**Task goal**
Report all lines of the data below that hold the word "John".

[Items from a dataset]
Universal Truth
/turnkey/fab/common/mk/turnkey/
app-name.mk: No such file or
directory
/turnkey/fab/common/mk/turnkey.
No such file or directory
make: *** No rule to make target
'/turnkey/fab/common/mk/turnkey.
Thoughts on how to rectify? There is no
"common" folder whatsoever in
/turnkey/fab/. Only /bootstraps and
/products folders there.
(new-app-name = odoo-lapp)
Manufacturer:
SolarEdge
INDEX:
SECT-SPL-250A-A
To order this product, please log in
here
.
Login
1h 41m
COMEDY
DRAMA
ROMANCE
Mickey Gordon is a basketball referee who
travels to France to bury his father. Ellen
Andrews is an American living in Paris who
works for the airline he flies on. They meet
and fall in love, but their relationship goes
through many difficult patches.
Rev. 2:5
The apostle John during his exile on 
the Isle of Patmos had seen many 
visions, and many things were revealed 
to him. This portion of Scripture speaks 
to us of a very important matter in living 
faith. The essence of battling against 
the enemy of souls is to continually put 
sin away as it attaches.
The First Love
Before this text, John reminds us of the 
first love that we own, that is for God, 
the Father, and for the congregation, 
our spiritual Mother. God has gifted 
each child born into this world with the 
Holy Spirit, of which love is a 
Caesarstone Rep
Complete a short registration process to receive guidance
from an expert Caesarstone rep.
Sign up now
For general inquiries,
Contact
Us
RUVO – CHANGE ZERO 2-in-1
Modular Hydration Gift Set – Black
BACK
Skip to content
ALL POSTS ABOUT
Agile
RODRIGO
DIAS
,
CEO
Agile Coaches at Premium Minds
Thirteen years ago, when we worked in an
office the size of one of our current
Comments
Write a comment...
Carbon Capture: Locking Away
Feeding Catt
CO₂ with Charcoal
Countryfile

...

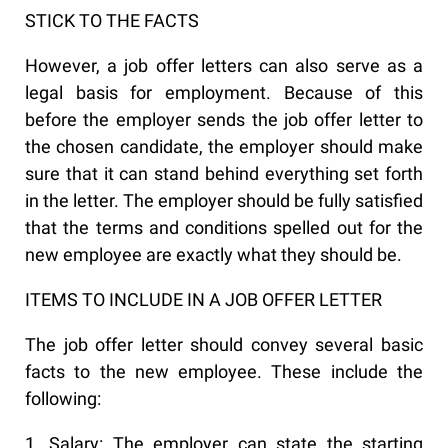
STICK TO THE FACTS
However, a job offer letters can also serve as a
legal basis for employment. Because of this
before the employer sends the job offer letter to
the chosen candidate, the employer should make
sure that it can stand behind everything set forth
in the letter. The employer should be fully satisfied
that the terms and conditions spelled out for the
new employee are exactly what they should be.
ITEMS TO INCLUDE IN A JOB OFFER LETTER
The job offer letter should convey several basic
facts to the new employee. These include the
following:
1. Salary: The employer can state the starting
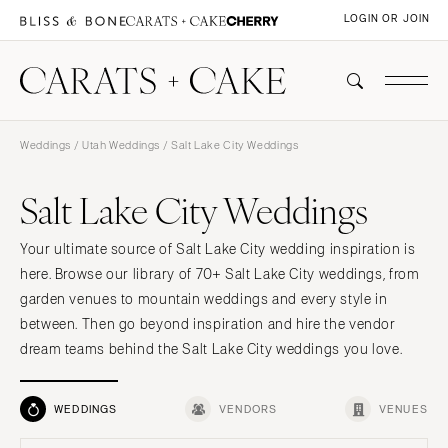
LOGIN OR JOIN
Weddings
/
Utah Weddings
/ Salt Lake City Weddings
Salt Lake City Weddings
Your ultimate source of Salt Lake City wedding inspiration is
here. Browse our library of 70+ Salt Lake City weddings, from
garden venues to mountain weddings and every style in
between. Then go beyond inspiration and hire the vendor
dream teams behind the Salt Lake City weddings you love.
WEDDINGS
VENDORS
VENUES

==

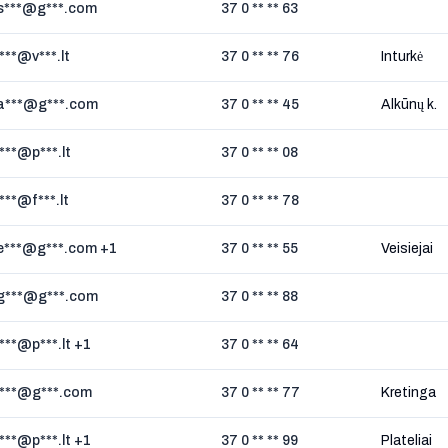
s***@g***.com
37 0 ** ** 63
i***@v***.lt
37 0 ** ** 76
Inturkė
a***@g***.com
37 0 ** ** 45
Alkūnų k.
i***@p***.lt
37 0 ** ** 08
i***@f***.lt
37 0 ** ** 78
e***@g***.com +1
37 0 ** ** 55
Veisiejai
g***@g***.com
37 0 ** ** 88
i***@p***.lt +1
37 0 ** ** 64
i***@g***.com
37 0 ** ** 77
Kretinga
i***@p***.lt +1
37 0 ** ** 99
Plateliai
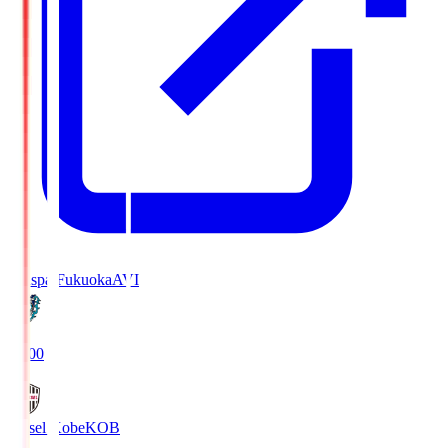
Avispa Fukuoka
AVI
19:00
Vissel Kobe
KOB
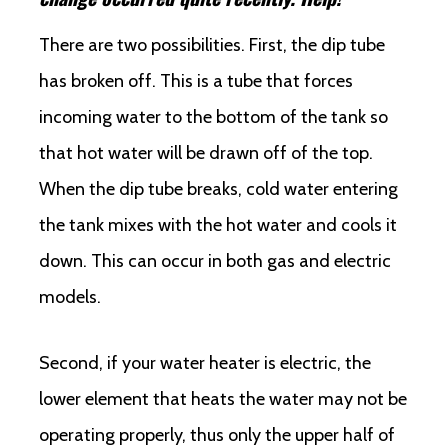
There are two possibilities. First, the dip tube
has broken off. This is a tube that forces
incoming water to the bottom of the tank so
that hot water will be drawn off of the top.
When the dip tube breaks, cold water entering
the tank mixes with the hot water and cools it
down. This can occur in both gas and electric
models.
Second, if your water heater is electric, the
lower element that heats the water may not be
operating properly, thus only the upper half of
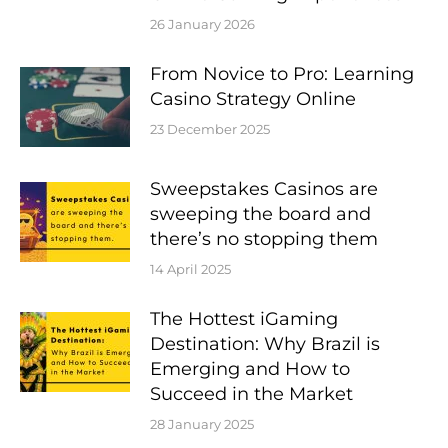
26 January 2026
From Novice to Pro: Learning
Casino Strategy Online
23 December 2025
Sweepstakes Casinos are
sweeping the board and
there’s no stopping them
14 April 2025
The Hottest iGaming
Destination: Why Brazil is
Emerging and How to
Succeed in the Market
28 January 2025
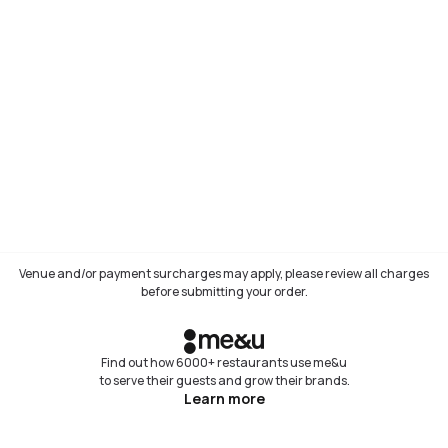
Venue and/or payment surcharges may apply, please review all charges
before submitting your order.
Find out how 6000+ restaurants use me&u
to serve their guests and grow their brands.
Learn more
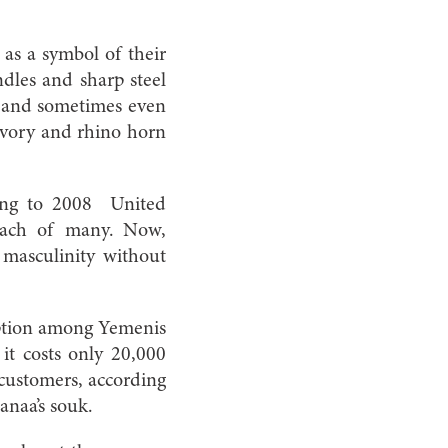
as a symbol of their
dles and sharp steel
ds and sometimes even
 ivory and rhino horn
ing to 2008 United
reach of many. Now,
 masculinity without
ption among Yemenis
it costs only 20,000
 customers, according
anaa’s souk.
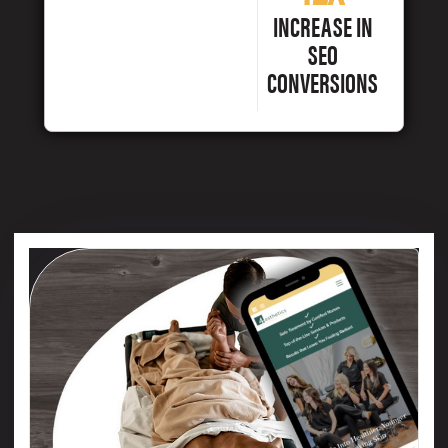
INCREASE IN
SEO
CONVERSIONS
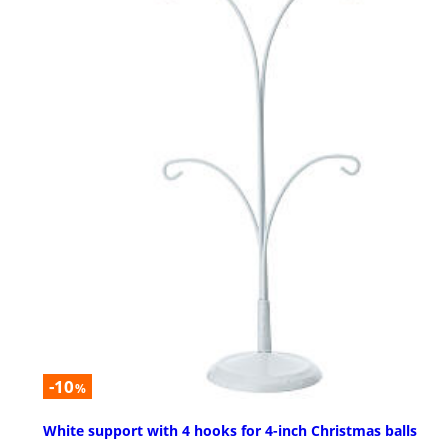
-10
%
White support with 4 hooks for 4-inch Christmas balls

**Result of the task**
The apostle John during his exile on 
Before this text, John reminds us of the 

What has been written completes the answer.